Putin had promised the group would
this week start filling some of its
depleted storage sites in Europe after it
let volumes of gas there fall to unusually
low levels.
The move is the first tentative sign
Russia may increase exports to western
Europe as soaring gas prices have
pushed the region to the brink of a fullblown energy crisis. Some European
lawmakers have blamed the problems
on Moscow limiting supplies.
An unusually cold winter, a drop in
wind power generation and high
demand for liquefied natural gas in Asia
have left European consumers hoping
for help from Russia, which provides 40
per cent of the continent’s gas.
But markets reacted tepidly after it
became clear Russia would not increase
supply volumes enough to stave off worries that even a slightly colder winter
than expected could create gas shortages in Europe.
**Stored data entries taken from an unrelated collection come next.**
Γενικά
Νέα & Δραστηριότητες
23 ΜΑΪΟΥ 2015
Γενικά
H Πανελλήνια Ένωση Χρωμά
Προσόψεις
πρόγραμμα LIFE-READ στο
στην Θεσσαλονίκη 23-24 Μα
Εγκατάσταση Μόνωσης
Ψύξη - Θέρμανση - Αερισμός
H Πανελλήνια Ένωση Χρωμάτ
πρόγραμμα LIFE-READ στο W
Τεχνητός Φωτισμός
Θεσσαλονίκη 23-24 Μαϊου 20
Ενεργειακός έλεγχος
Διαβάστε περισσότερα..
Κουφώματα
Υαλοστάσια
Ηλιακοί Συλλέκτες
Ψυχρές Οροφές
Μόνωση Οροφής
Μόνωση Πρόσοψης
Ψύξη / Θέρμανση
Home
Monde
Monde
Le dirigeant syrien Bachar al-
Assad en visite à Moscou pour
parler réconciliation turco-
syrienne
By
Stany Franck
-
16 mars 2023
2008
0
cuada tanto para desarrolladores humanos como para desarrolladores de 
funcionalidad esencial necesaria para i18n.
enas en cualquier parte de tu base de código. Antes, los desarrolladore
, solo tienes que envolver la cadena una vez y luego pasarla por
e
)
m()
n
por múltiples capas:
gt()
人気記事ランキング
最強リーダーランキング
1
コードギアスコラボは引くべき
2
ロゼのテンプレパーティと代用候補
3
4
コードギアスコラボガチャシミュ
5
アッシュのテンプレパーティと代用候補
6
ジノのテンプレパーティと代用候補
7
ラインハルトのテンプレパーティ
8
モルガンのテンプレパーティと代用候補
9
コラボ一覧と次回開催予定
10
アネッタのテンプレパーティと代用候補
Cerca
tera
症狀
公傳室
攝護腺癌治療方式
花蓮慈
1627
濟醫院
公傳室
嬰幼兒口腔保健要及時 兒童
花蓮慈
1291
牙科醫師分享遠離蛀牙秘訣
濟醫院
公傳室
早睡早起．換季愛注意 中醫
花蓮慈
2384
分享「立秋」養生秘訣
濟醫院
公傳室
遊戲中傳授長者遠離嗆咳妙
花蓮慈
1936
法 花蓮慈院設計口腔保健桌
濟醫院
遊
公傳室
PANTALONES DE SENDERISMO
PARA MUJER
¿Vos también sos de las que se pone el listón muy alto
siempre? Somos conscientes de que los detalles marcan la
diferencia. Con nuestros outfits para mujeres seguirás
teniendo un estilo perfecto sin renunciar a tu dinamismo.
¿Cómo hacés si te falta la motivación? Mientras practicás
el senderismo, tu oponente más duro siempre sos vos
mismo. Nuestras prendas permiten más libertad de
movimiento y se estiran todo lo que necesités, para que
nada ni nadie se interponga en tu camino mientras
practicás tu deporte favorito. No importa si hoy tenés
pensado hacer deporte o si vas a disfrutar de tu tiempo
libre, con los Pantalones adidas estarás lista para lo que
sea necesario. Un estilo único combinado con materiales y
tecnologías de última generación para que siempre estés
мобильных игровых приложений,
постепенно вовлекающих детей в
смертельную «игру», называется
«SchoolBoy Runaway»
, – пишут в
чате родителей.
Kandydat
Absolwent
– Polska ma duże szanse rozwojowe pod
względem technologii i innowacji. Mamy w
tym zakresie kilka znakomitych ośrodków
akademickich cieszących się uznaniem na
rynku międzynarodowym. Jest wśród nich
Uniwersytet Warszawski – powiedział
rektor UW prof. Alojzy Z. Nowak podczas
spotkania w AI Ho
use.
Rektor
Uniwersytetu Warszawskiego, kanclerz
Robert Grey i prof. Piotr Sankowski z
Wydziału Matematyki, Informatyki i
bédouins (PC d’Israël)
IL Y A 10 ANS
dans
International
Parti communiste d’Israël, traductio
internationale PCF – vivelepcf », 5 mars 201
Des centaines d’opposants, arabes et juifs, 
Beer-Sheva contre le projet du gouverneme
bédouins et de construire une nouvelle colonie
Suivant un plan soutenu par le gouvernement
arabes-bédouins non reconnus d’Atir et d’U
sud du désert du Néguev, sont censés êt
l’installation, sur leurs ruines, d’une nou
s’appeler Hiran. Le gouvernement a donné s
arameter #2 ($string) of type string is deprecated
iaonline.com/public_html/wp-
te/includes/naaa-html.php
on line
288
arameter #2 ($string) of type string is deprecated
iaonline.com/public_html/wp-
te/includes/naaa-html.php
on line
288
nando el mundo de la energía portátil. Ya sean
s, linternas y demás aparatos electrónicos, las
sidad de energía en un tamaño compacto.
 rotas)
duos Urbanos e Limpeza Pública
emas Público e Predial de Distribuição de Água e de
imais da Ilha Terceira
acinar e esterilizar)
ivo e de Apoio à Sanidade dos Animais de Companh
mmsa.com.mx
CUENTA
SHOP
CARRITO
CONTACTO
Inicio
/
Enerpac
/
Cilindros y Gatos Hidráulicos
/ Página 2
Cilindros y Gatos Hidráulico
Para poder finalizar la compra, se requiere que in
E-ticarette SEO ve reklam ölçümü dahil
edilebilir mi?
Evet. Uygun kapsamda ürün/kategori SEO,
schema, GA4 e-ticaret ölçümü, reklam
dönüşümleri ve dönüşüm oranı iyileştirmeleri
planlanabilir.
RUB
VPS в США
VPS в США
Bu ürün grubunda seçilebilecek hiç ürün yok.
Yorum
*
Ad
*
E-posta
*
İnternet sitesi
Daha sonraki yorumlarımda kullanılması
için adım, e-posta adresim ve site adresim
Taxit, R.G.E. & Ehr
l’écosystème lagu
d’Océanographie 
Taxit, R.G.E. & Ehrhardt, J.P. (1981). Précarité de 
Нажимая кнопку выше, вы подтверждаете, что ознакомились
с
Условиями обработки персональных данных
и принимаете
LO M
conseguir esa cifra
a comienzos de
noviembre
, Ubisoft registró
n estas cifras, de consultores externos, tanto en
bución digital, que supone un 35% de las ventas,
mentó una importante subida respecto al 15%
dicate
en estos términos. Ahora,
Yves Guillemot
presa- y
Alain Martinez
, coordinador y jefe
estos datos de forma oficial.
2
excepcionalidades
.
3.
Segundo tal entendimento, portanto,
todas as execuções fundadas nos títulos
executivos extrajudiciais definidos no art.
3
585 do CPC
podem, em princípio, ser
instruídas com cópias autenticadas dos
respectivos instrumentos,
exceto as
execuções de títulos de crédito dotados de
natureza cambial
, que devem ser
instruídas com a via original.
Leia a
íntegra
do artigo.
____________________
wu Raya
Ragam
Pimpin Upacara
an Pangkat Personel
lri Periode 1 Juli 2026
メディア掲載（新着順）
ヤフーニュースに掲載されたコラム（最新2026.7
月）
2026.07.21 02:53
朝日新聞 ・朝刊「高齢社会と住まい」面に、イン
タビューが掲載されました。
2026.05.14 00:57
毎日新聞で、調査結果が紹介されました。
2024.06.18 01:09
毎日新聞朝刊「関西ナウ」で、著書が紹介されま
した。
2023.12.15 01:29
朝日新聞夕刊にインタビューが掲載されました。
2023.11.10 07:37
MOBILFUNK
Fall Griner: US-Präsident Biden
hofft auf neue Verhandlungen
The European benchmark contract
was down only 1 per cent in early afternoon trading yesterday to 77.75 per megawatt hour, while the UK contract for
December delivery slipped almost 3 per
cent to £1.97 per therm.
Prices fell further later in the session
after Gazprom booked additional pipeline capacity through Ukraine, allowing
it to boost exports further, although still
by a relatively small amount.
“The market must be assuming these
bookings continue to rise,” said James
Huckstepp at S&P Global Platts.
Other analysts agreed there was still
reason for caution, with Russian exports
to western Europe still lower than last
year. “It’s a start, but the volumes delivered [from Gazprom] so far are underwhelming and not nearly enough to significantly lower prices,” said Tom
Marzec-Manser at ICIS, a consultancy.
“On both the Polish and Ukrainian
routes, Gazprom is still delivering below
their booked capacity — they are sending more than the very low levels in September and October but it’s still nowhere
near comparable to 2020 or 2019.”
Putin had ordered Gazprom to start
filling its European storage facilities by
this week after it finished stocking Russian inventories. But the Russian leader
has said any further gas supplies would
have to come via the controversial Nord
Stream 2 pipeline, which bypasses traditional transit routes via Ukraine to supply Germany through the Baltic Sea.
Moscow has denied claims by some
European policymakers that Gazprom
was exacerbating the gas crisis by limiting export volumes to speed the pipeline’s regulatory approval, which is not
expected before the end of the year.